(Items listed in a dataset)
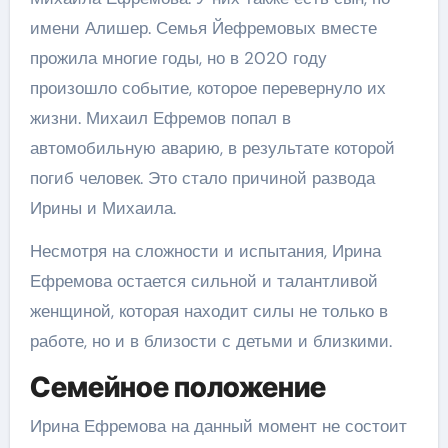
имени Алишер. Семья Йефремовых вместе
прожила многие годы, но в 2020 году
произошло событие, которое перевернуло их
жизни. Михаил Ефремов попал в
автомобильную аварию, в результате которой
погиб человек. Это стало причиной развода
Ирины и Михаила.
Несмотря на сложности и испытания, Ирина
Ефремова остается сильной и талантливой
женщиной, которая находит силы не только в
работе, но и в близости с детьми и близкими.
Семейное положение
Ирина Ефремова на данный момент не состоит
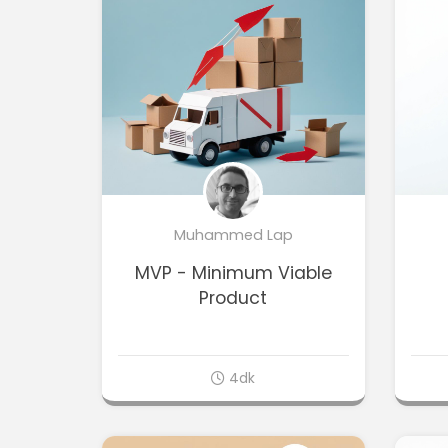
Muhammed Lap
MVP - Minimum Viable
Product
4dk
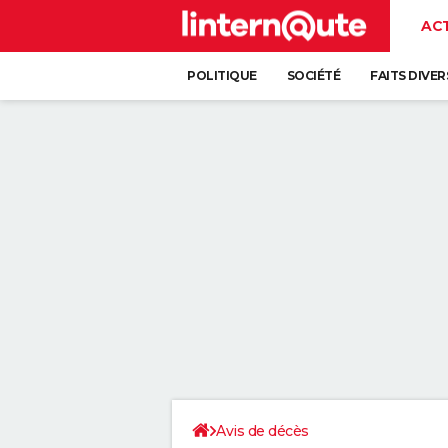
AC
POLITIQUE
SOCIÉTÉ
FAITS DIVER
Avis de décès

§ EXERCISE:
Nothing but the lines from the line containing "автомобильную аварию, в результате которой" through the last line of the records above should be written out, exactly and without the pictures.

§ RESPONSE TO THIS EXERCISE:
автомобильную аварию, в результате которой
погиб человек. Это стало причиной развода
Ирины и Михаила.
Несмотря на сложности и испытания, Ирина
Ефремова остается сильной и талантливой
женщиной, которая находит силы не только в
работе, но и в близости с детьми и близкими.
Семейное положение
Ирина Ефремова на данный момент не состоит
Muhammed Lap
MVP - Minimum Viable
Product
4dk
AC
POLITIQUE
SOCIÉTÉ
FAITS DIVER
Avis de décès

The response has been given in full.